Let $L/K$ be a finite field extension. I need to prove that if $L/K$ is separable, then $E\otimes_KL$ is reduced for every algebraic field extension $E/K$.
I've readed that I need to use the Primitive Element Theorem and then the Chinesse Remainder Theorem, but I just don't see it. Any help would be appreciated.

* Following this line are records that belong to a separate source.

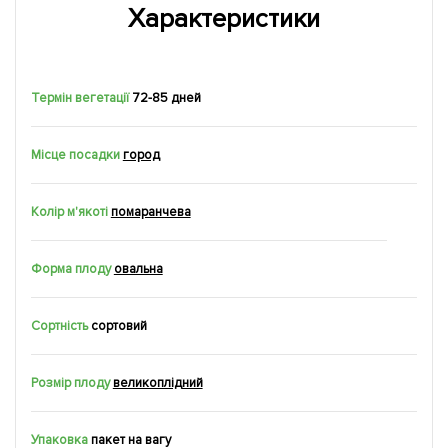
Характеристики
Термін вегетації
72-85 дней
Місце посадки
город
Колір м'якоті
помаранчева
Форма плоду
овальна
Сортність
сортовий
Розмір плоду
великоплідний
Упаковка
пакет на вагу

Since $L/K$ is a finite separable extension, there is a $\theta\in L$ such that $L=K(\theta)$ by the primitive element theorem. Let $P$ be the minimal polynomial of $\theta$ over $K$. Let $E/K$ be any field extension, algebraic or not. Since $\theta$ is separable over $K$, the irreducible polynomial $P$ is a separable polynomial. This means that all the roots of $P$ in any extension of $K$ are simple. Let $$ P=P_1^{e_1}\cdots P_r^{e_r} $$ be the decomposition of $P$ in irreducible factors in $E[X]$. Since $P$ is separable, all $e_i$ are equal to $1$. It follows that $$ E\otimes_KL=E\otimes_K(K[X]/(P))=(E\otimes_KK[X])/(P)=E[X]/(P)=\prod_{i=1}^r E[X]/(P_i) $$ by the Chinese remainder theorem. Since the $P_i$ are irreducible in $E[X]$, the product above is a product of fields. In particular, it is reduced.